**Work instructions**
Pick out all lines with the word "Pool" from the records that follow.

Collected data
= = =
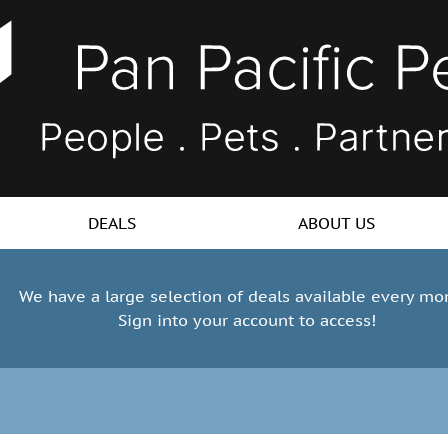
DEALS
ABOUT US
We have a large selection of deals available every mo
Sign into your account to access!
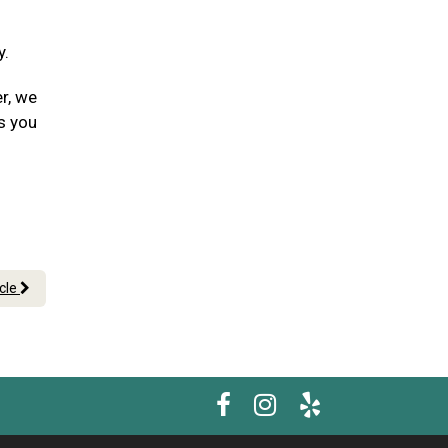
y.
er, we
s you
icle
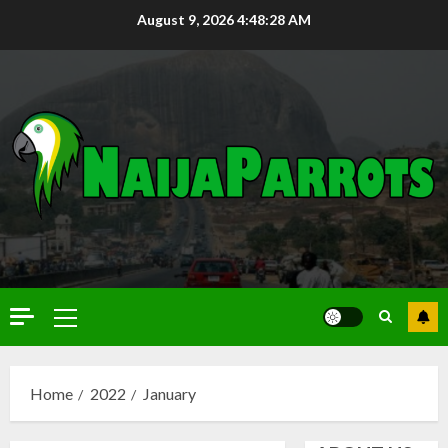
August 9, 2026
4:48:29 AM
Home
2022
January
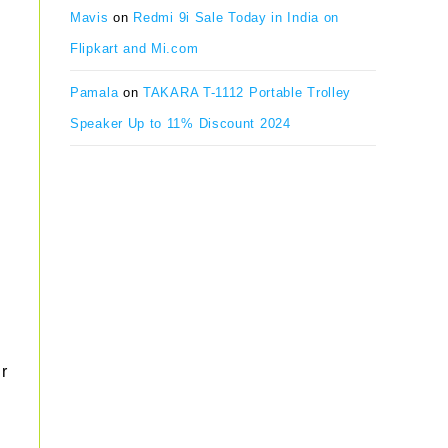
Mavis
on
Redmi 9i Sale Today in India on
Flipkart and Mi.com
Pamala
on
TAKARA T-1112 Portable Trolley
Speaker Up to 11% Discount 2024
r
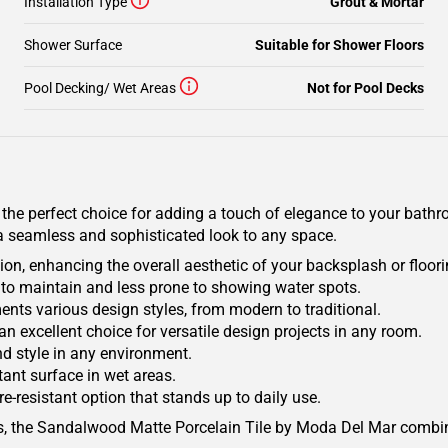
Installation Type
Grout & Mortar
Shower Surface
Suitable for Shower Floors
Pool Decking/ Wet Areas
Not for Pool Decks
e perfect choice for adding a touch of elegance to your bathroom
ng a seamless and sophisticated look to any space.
on, enhancing the overall aesthetic of your backsplash or floori
y to maintain and less prone to showing water spots.
ents various design styles, from modern to traditional.
 an excellent choice for versatile design projects in any room.
nd style in any environment.
tant surface in wet areas.
e-resistant option that stands up to daily use.
s, the Sandalwood Matte Porcelain Tile by Moda Del Mar combin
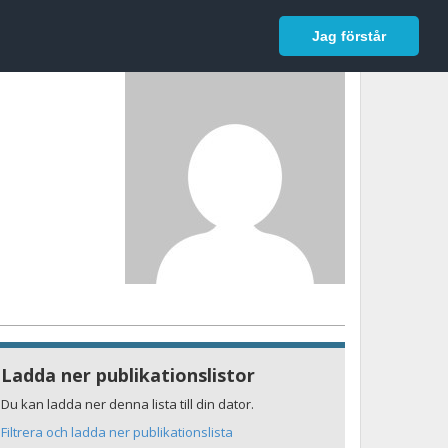
In English
Logga in
Jag förstår
Ladda ner publikationslistor
Du kan ladda ner denna lista till din dator.
Filtrera och ladda ner publikationslista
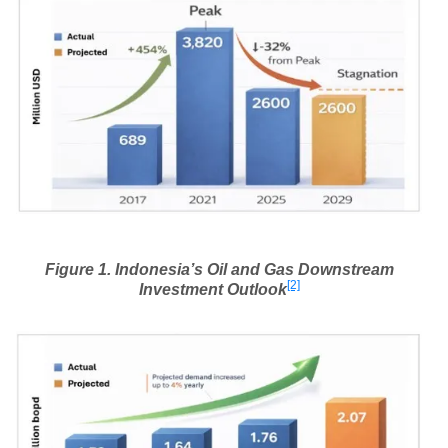
Figure
1
. Indonesia’s Oil and Gas Downstream
[2]
Investment Outlook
= = =
**Answer box**
Pool Decking/ Wet Areas
Not for Pool Decks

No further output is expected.